I’m trying to get to the bottom of an ongoing issue we have with one of our apps.
At seemingly irregular intervals (sometimes every few weeks, other times up to a couple of times a day), a Meteor method will not complete.
To the end-user, this normally appears when trying to “submit” a button - an insert or update for example and then a spinner will display but the method will just seemingly “hang” - ie: no error is returned and no return value either.
If the page is manually refreshed it appears that the operation has in fact been successful but the end users are having to manually refresh the page each time.
I should say that restarting my containers (I’m currently using Scalingo PAAS) immediately solves this problem and yet there are no metrics indicating any memory or CPU spikes or issues. In fact levels are fairly comfortable.
Has anyone experienced anything similar or could help determine if this lack of reaction is most likely at the code, server or DB level?
Assuming that it is known to you which single method is affected, can you give us an outline of what it does, technically, and how it is done? Are there any peculiarities, outgoing API calls or anything else out of the ordinary, everyday bread-and-butter mongodb CRUD thing? Can it be for example that it in fact returns a Promise which sometimes, due to a bug maybe, neither resolves nor rejects?
Thanks for your reply. You make some good questions and I think I could have been clearer. This is happening with seemingly all methods that involve database operations, so not just on one particular method.
Also there are no third party APIs involved, just, like you say, regular MongoCrud stuff
Is there anything in the logs about errors thrown either on the server or on the clients? Do you use any error logger service on the client in the first place?
I urge you to introduce error logging on your app’s client side. Right now you simply can’t know what’s going on on the client in terms of stability, often thwarted by the strangest errors on various devices and browsers. Also highly recommended to review the usage of react error boundary in your app (assuming you use react). If not set up correctly, sometimes even a trivial error can disable your entire application.
This suggests that the error is on the client side; when you restart your containers, your clients get restarted too. My guess is that your client apps keep running for a while after the restart until more and more of them run into the undetected error and stop working again.
EDIT: sorry, I misread your last anwer. Are you saying that you have client side error logging and nothing is logged there either?
Thanks again for a really helpful answer. I’m not using any particular client side logging, would you be able to advise on any solution in particular. So far when the problem has arisen, I have been informed and I can replicate the problem on my own connection with no errors appearing in the browser console.
It’s also triggering a problem for all users, my understanding is if it were a client-side issue it would only affect the user(s) who has triggered that particular bug/issue?
Thanks for your continued, helpful advice
EDIT: Edit to say that I’ve now set up an instance of this app on a different provider (NodeChef) to see if the configuration makes a difference. This setup also includes Meteor APM, not sure if that will reveal any potential problems
That’s good; if I’m not mistaken, Meteor APM also comes with a built-in facility of error logging. Let’s hope that this setup turns up errors either on the server or on the client.
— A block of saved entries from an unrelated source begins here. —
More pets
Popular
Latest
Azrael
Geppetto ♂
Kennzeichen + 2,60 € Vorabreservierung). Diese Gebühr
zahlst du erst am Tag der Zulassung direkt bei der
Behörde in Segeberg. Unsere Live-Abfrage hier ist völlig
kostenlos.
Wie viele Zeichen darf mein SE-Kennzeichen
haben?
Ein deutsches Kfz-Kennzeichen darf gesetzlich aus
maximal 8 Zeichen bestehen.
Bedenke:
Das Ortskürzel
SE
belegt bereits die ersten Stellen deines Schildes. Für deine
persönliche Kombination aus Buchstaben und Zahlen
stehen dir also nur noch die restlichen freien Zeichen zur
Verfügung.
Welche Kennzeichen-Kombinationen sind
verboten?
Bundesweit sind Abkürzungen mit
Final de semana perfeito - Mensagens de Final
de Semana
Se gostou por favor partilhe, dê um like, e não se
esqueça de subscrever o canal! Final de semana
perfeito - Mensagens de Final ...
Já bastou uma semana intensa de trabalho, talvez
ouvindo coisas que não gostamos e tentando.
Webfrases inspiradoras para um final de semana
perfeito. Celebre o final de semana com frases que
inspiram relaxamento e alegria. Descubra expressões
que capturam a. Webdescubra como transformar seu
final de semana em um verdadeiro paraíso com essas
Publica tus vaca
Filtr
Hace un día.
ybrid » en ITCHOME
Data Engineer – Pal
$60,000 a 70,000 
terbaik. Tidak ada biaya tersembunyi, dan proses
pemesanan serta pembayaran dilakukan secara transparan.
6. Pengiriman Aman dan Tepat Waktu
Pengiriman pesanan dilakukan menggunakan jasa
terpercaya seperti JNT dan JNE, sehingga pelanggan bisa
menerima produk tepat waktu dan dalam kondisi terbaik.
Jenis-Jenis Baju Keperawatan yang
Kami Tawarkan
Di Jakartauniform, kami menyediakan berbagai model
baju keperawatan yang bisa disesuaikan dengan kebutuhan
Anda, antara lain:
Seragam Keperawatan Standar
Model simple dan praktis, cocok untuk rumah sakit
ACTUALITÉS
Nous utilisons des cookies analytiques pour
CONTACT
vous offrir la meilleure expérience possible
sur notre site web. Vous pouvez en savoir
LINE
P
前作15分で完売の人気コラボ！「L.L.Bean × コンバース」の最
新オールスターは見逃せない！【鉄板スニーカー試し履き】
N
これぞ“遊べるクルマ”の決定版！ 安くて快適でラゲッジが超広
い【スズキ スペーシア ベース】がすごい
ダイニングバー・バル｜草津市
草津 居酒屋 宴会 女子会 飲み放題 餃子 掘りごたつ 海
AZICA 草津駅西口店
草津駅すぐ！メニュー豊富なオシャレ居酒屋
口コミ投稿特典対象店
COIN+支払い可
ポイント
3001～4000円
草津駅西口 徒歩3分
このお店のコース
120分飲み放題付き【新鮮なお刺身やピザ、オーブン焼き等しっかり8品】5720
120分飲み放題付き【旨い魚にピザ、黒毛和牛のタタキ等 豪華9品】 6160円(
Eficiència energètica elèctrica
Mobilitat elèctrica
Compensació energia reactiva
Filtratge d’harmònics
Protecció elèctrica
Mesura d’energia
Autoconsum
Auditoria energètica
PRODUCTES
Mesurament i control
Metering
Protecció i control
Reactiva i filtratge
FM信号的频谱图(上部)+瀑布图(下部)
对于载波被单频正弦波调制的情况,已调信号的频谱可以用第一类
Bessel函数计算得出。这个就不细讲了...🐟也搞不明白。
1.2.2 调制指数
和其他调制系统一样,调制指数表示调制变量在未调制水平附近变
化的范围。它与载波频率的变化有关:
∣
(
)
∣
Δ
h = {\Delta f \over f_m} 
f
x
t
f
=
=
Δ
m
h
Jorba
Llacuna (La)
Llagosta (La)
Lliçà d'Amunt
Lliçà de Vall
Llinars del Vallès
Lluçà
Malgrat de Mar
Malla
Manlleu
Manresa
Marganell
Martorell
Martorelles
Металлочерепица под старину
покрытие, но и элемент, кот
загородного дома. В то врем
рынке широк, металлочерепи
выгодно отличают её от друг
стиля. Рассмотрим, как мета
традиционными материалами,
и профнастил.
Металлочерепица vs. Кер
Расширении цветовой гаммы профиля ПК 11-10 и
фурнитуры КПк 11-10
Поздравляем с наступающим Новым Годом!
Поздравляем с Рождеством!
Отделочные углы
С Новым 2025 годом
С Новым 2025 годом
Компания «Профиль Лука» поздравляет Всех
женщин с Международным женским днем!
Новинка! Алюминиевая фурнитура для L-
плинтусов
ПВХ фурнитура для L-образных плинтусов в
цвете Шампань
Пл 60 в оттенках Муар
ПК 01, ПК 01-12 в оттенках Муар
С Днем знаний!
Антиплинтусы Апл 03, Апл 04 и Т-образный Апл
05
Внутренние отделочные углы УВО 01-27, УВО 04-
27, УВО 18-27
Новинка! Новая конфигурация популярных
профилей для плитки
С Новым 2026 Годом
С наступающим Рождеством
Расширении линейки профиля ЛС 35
Other than Meteor APM’s own error logging there are plenty of frameworks available, just google “javascript error logging”. Some are for free, others are paid but have a free tier, others are paid only. I however can’t advise you on which one is good, unfortunately.
I have my own ideas of error flow, which go far beyond the mere catching and reporting of all errors, and comprise the collection of relevant context data of the respective error situation. Whereas all frameworks I am aware of only ever deal with catching, transporting and displaying the mere errors caught.
We don’t know yet; it may just as well be that at some point one of the methods returns some data, either correctly or in error, that, once that happens, causes an error on the client, be it even a very trivial one, which knocks out all clients one by one once they get there.
Can’t it be that a piece of data that all or most of your clients get to load sooner or later via one of your methods got corrupted somehow, and this returned corrupt data is knocking off the clients? Then when you restart your containers, it takes a while for each client to load and process that piece of data again.
Thanks Peter, hopefully the APM will turn up something for sure. You’ve given me some really good ideas for trying to track this down further so I’ll try and debug further!
I’m not aware of much shared local state between multiple users that would be rest on page refresh that would be causing this issue hence why I was wondering whether it could ba a database CPU/RAM issue.